At various times during the 43 years on her estate, Jean has chaired the tenant’s association, run the advice centre and acted as a trustee for both a neighbourhood law centre and a local adult education college – not to mention helping secure notable improvements to what once was a sink estate.

No shrinking violet and not one to throw in the towel, even Jean has given up fighting the developers and their plans for luxury homes.

“I tried in the past, along with some people in our Tenant’s Association, to block some of the planning applications along here. But you waste your time because even if we convince Lambeth and Lambeth refuses permission, the developers appeal and get it anyway. So what is the point?”

What’s happening to Jean’s community in south London is a story replayed across the UK and goes to the heart of Britain’s affordable housing crisis.

In England, there are 1.4 million households on council waiting lists – a 34% rise since 1997. This includes nearly 85,000 children living in temporary accommodation – equivalent to more than the entire population of the Hertfordshire town of Stevenage.

But against this swelling tide of humanity unable to secure a decent, stable home; the supply of affordable housing has gone into reverse.

Government figures project 42,710 affordable homes will be built in England in the year to April – the lowest number since 2006 and a 26% fall since 2010.

Affordable supply in Britain has never recovered from Margaret Thatcher’s flagship ‘Right to Buy’ policy, under which approximately two million council homes were sold at a substantial discount. Local authorities were banned from using the proceeds to replace council stock.

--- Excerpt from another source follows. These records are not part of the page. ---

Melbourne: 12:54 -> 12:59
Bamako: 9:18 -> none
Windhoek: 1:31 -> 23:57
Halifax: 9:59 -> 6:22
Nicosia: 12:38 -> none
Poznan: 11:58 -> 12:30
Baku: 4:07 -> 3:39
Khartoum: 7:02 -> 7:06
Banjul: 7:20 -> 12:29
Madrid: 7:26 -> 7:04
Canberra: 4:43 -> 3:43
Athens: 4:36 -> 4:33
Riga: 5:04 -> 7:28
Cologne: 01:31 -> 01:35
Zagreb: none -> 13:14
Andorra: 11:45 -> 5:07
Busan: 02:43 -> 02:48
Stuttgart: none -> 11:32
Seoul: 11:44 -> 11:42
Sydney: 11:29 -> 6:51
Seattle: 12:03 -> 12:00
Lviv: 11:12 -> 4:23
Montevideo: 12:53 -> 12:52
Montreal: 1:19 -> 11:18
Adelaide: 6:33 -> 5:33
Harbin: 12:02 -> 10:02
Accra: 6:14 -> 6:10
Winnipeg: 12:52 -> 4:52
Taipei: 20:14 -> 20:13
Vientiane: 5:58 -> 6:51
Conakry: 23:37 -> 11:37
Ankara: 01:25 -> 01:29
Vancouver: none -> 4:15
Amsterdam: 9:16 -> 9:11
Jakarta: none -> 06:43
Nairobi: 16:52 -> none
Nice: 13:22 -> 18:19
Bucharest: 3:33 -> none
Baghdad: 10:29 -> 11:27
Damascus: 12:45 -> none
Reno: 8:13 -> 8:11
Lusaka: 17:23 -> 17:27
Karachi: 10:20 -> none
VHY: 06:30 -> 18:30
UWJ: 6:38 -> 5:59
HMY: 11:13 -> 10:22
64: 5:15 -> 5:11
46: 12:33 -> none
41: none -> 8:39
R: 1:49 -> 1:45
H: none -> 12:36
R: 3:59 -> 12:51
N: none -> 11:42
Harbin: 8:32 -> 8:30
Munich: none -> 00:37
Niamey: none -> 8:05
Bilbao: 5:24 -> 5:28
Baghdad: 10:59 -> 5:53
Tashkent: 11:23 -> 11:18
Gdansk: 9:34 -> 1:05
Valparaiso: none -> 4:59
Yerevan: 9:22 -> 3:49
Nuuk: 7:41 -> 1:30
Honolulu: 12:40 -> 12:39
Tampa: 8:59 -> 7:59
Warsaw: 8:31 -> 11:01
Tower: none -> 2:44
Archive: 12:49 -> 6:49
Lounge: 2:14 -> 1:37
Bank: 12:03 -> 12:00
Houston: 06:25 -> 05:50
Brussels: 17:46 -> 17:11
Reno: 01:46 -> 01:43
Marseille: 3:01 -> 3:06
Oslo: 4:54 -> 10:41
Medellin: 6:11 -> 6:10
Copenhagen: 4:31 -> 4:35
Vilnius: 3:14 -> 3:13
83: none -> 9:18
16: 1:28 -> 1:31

Since the Thatcher years, housing associations have been the main providers of homes for people priced out of the market. Some are colossal organisations with net assets worth several billion pounds. They earn substantial revenue from rents and many of them increasingly, develop homes for sale to the mainstream market.

To build cheap homes, housing associations have for decades relied on two things: an annual government grant worth billions of pounds and access to land

Today, however, the affordable housing sector has been winded by a double punch – one thrown by the Treasury, the other by the planning system.

George Osborne, in his 2010 Whitehall spending review, announced a 60% cut to the affordable housing grant. In June last year, the chancellor followed this with a further 2.2% reduction.

In return for the grant cut, the government has allowed housing associations to increase rents on their new build homes to 80% of market rents.  These so-called “affordable rents” have replaced significantly cheaper, social rents. It means that in many areas, particularly in the south east, even affordable rents are out of reach of ordinary people.

To Jon Sparkes, chief executive of Crisis, the homeless campaign group, low cost housing providers are in danger of forgetting their core mission.

“Worryingly, we have seen a huge cut to the housing grant and woefully low levels of affordable homes being built,” she said. “Combined with ‘affordable rents’ of up to 80% of market rents, we are extremely concerned about the future of the sector as a whole.”

As housing associations adapt to a new cash constrained world, the other mainstay – affordable houses built by the private sector – is also in freefall.